Seriously, she thought: sooner this hunter on my tail than one of those nightmares fastened to my skin.

Because she’d spotted him now. Should have done sooner, but she was no more than fifteen seconds off the beat; an allowable laxity, even by the standards of her department. Already, she was re-mapping her route, and the first detour was here: through the indoor market, a vast amphitheatre where chickens hung from hooks and sacks of vegetables formed battlements along the aisles. These were too narrow for a follower to remain hidden, though he did his best: when she paused to examine a tray of ducks’ eggs, the passage behind her remained empty save for an elderly woman on sticks.
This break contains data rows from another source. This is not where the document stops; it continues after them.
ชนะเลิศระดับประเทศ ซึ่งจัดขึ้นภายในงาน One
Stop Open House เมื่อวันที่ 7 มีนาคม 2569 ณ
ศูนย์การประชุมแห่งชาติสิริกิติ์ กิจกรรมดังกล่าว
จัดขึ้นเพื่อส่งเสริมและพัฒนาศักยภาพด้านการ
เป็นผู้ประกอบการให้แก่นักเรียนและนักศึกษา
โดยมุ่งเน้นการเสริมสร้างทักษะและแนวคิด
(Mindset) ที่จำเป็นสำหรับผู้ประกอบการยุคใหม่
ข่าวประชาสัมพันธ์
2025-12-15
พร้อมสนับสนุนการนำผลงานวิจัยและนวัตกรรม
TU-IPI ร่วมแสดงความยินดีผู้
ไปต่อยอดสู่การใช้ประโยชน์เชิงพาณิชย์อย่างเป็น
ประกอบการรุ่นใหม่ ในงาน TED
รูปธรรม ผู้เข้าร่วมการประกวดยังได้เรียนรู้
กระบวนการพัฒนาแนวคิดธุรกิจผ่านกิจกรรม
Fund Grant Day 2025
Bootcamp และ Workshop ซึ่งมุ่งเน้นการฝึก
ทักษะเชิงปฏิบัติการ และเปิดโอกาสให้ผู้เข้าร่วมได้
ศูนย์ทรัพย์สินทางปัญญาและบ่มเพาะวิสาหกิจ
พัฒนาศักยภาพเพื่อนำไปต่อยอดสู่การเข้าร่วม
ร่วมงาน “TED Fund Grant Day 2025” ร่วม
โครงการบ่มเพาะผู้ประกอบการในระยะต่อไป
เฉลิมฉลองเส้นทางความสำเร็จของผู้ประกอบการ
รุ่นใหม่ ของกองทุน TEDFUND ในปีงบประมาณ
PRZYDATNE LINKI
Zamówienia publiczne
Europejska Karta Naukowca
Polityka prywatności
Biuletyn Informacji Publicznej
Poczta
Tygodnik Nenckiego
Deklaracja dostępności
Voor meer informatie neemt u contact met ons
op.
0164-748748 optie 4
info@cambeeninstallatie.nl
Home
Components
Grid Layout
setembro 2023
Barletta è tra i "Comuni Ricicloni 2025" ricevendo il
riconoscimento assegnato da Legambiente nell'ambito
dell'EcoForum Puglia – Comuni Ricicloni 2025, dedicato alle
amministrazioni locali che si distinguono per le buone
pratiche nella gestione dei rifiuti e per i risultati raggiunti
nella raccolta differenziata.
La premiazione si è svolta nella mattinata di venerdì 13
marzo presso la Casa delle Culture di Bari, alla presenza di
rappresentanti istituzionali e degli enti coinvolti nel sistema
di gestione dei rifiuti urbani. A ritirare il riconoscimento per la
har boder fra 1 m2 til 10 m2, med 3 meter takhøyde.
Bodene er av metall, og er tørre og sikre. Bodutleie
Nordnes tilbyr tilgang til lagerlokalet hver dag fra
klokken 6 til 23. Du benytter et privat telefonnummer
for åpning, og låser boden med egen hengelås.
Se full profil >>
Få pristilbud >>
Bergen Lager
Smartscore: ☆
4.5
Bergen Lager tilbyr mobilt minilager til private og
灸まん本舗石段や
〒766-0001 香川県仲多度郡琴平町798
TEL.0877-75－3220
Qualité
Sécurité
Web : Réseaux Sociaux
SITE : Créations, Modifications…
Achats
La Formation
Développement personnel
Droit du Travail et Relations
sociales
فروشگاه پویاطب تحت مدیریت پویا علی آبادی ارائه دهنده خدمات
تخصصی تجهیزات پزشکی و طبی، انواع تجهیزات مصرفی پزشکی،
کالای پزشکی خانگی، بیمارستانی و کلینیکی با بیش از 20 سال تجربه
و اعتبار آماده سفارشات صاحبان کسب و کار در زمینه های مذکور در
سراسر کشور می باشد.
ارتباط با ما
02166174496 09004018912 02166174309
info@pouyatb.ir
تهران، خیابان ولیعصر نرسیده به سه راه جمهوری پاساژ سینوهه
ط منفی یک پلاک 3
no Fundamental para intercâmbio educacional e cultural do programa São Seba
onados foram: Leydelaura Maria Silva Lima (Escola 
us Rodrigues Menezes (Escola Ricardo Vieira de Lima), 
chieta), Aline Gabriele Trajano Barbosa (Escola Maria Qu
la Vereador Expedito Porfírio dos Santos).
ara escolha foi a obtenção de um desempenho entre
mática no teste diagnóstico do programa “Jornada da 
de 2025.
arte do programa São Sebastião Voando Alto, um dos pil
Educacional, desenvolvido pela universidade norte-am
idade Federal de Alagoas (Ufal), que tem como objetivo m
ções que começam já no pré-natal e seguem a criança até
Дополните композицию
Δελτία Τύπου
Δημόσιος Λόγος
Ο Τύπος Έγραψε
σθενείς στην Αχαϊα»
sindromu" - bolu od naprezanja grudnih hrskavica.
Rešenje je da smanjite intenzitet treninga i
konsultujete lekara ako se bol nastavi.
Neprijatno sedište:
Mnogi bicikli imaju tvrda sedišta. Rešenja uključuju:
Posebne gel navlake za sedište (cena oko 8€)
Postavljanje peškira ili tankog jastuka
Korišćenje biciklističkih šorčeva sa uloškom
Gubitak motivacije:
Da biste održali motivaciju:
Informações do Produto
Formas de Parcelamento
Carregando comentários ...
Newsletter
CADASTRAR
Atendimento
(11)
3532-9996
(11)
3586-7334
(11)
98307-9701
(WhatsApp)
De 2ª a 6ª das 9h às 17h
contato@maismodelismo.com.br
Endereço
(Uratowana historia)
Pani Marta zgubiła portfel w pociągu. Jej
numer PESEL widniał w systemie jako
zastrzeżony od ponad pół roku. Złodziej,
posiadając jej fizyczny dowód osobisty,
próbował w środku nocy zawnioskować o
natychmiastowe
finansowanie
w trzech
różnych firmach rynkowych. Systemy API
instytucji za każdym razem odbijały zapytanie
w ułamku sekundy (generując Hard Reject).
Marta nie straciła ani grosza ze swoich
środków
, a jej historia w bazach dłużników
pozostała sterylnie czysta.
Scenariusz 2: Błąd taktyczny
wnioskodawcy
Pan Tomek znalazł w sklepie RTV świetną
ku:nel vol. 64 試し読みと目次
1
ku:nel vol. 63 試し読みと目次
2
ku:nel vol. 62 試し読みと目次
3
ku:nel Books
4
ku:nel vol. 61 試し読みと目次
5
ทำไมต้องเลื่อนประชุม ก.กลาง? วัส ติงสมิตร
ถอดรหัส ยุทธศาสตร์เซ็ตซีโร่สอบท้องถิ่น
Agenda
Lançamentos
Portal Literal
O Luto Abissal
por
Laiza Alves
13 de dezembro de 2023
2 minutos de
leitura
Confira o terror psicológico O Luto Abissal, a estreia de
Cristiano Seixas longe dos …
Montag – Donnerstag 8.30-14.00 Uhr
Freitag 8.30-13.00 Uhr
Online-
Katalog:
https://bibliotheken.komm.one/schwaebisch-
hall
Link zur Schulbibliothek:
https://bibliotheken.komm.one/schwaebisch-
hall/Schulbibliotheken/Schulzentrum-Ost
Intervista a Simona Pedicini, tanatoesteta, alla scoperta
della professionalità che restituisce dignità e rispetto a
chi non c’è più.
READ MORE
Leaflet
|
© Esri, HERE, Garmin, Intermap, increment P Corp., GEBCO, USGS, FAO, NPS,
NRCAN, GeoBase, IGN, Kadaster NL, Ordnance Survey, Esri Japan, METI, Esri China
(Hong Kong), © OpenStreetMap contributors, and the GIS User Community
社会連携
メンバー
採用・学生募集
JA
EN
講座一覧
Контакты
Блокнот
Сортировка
But he was somewhere back there, in a black leather jacket; a little noticeable for pavement-work, which was a neat double bluff.

And the nature of her task was clear—another test. She had to ditch her tracker before reaching the shuttle-bus stop. Because you could swim a hundred laps of the lake, run more K than there were minutes in the hour, and none of it would count if you couldn’t shake a shadow on a city street. And if you led the shadow home, well . . . She’d heard of a department made up of failures: losers assigned to a dead-end desk, spending the rest of forever in a mist of thwarted ambition. You only got to mess up once. This was harsh but—until it happened to you—it was fair.

But it wasn’t going to happen to her.

On her last job, in a foreign city, she had been the hunter. This felt curiously similar. Exiting the market, she crossed the road in the wake of a woman wearing a grey jacket and matching skirt and followed her into a lingerie shop on the opposite pavement: female territory. They were the only customers. Outside, the leather-jacketed man loitered, pretending to study his phone. She’d bottled herself in but forced him to reveal himself, and once that dawned on him, he’d have little choice but to give up. Which ideally would happen in time for her to catch the shuttle.

So what was to stop her simply tapping on the window and waving at him?

“. . . Excuse me?”

The woman was addressing her.

“Is he following you? Outside? In the leather jacket?”

She thought: okay, let’s see where this leads. There were clues for future behaviour in allowing situations to play themselves out.

“He is, yes.”

The woman had quick dark eyes. “A stalker . . . ?”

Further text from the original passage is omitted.